Courtesy of The Recording AcademyThe 60th annual Grammy Awards ceremony takes place this Sunday, January 28, at New York City’s Madison Square Garden, and among this year’s nominees are a couple of acclaimed artists who are no longer with us: Gregg Allman and Leonard Cohen.

Allman, who died in May at age 69, received nods for Best Americana Album for his posthumous final record, Southern Blood, and for Best American Roots Song for the tune “My Only True Friend.” Cohen, who passed away in November 2016 at age 82, will vie for the Best Rock Performance honor for “You Want It Darker” and for Best American Roots Performance award, for “Steer My Way.”

Other veteran acts vying for trophies at the Grammys include Bob Dylan, The Rolling Stones, Bruce Springsteen, the late Glen Campbell, Randy Newman, The Grateful Dead and Yusuf — a.k.a. Cat Stevens.

Meanwhile, among the many performers at this year’s Grammys will be U2, Sting and Elton John, the latter of whom will collaborating with young pop star Miley Cyrus.
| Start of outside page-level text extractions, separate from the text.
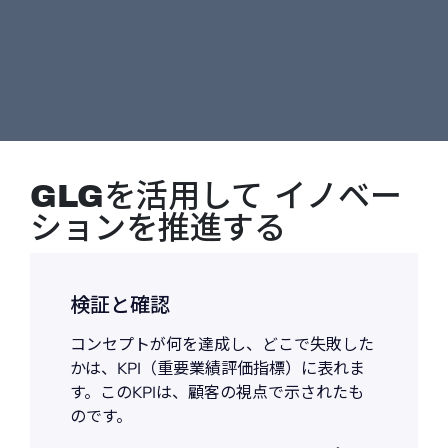
GLGを活用して イノベー
ションを推進する
検証と確認
コンセプトが何を達成し、どこで失敗した
かは、KPI（重要業績評価指標）に表れま
す。このKPIは、顧客の視点で示されたも
のです。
The music world lost many high-profile artists over the past year, including Allman, Campbell, Tom Petty, Steely Dan‘s Walter Becker and rock ‘n’ roll pioneers Chuck Berry and Fats Domino. Grammy executive producer Ken Ehrlich tells ABC Radio that tributes to the musicians we lost will “definitely” be a part of Sunday’s show. In fact, an homage to Berry and Domino featuring The Late Show band leader Jon Batiste and blues-rocker Gary Clark Jr. already has been confirmed.

The Grammy ceremony airs live at 7:30 p.m. ET on CBS. Most of the awards actually will handed out during a pre-show ceremony hosted by Paul Shaffer that will stream via starting at 3 p.m. ET.